The stuff basically grabs your senses and slams them against the wall from the moment you step foot in the Braehead Arena. The entrance to the home of the Braehead Clan, Scotland’s leading hockey team – the country’s other three clubs occupy the lower reaches of the Elite League – is tucked away somewhere between McDonalds and KFC in the Braehead shopping centre. However, it becomes remarkably conspicuous in the event of a match.
For one thing there was a large queue of supporters snaking away as far as the escalators for the visit of the Fife Flyers on Saturday night; replete in jerseys, scarves, flags and over-sized foam fingers. It is a sight with which few Scottish football supporters would be familiar. Given ice hockey is an American import you are actively encouraged to make a night of it, with the doors open a full two hours before a match starts to allow fans to congregate between the bar and merchandise stands.

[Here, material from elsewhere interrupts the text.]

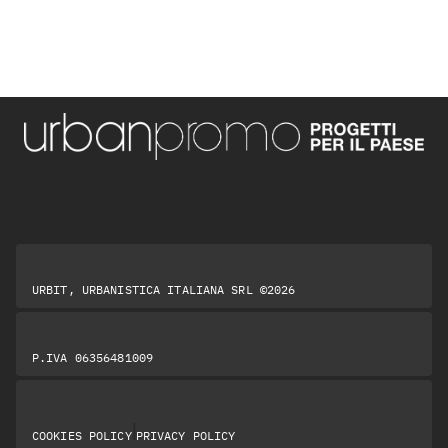
URBIT, URBANISTICA ITALIANA SRL ©2026
P.IVA 06356481009
|
COOKIES POLICY
PRIVACY POLICY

Among the more common items – jerseys, scarves, pucks and baby-grows – there is also the chance to acquire a hockey stick which has been damaged in action for a tenner. It was tempting to tell a younger fan that this could be fixed for a fraction of that price, although the somewhat curt response was to direct one of the broken pieces into an area which compelled you to lay face-down on the ice.
The clamour only intensified inside the arena. The PA system blared out a plethora of recognisable, if not exactly contemporary, songs while the team’s resident cheerleaders – known as the Braehearts – gyrated adroitly in a corner of the arena. It was an enjoyable facet of the evening.
Despite the match starting with the usual face off, it was hard not to become fixated on the crowd. Chants reverberated around the stands throughout the match, many of which came with accompanying dance routines. For those more accustomed to, or perhaps even weary of, the monotonous chanting or sporadic tirades from the stands at the fitba’, it was a novel change of pace.
The only lull came midway through the first period when the Flyers’ goal frame had to be welded back together – Garret Zemlak, their goalkeeper had been barged into it twice – yet ennui was avoided with a well-orchestrated Mexican wave.
Supporters arrive at hockey games intent on enjoying themselves, and more tellingly are willing to give themselves over to the occasion. The action on the ice was doubtlessly important to the Renfrewshire club and the competition is far from frivolous, yet there would seem to be a greater importance placed on ensuring those who turn up want to come back. The revelry was likely stoked by the result – it finished 10-1 to Braehead – yet the club are careful of how they market their sport.
There is an acute acknowledgement that trying to compete with football, rugby or even tennis is a mismatched contest as hockey is a relatively new arrival to this country. There is also the small fact that a previous Scottish club, the Scottish Eagles, had to be wound up in 2002 due to financial issues. It is perhaps for this reason that sponsors are named and thanked effusively throughout matches, while their brand can be attached to anything from a jersey to a player’s front teeth. Admittedly that deal is unlikely to last too long, though.
Braehead officials have also gone to schools and universities to help foster interest in the sport, while they maintain the blithe ambience at home matches with events such as the upcoming ‘Teddy Toss’ in which fans will be asked to throw a stuffed toy on to the ice following the first goal, with those then gathered and donated to charity.
Players are also made readily available to fans, whether at arranged events or at the unofficial Clan team headquarters at the nearby Snobar at Xscape. The prospect of hanging out with a few hulking hockey players – there are three Scots on the team roster – may seem disconcerting initially, yet they appear dedicated enough. From personal experience, a couple of their Canadian players were invited by their team-mates for an early morning bevy a few weeks ago. While the muffled response through the window was not entirely acquiescent there was immediate encouragement from the query as to where he would prefer to have his stick lodged. He duly left. You could understand why.
Which touches upon a pertinent point. While fans are encouraged to enjoy themselves a degree of violence seems almost de rigeur on the ice. Hockey is a fast, full-contact sport and the sight of a player colliding with a perimeter wall is not a rare sight. It is also quite amusing. Some infractions are discouraged, though – a wayward pass leading to an icing is punished by an airing of Vanilla Ice’s seminal work “Ice Ice Baby”, while “slashing” results in two-minutes in the penalty box. Committing that crime behind the arena afterwards would bring a stern reprimand from the ‘polis’.
Yet ice hockey is not merely about knocking lumps out of each other. Braehead’s third goal on Saturday was a result of some impressive individual skill from Canadian Jade Galbraith, who evaded two Fife defenders before lobbing a shot into the roof of the busy away net. It was then sullied somewhat by another airing of Vanilla Ice.
With the Clydesdale Bank Premier League returning this weekend after the international break, the focus will return inevitably to a title race which already appears decided and a tax case which, well, doesn’t. It is heartening to know that there is always a decent alternative.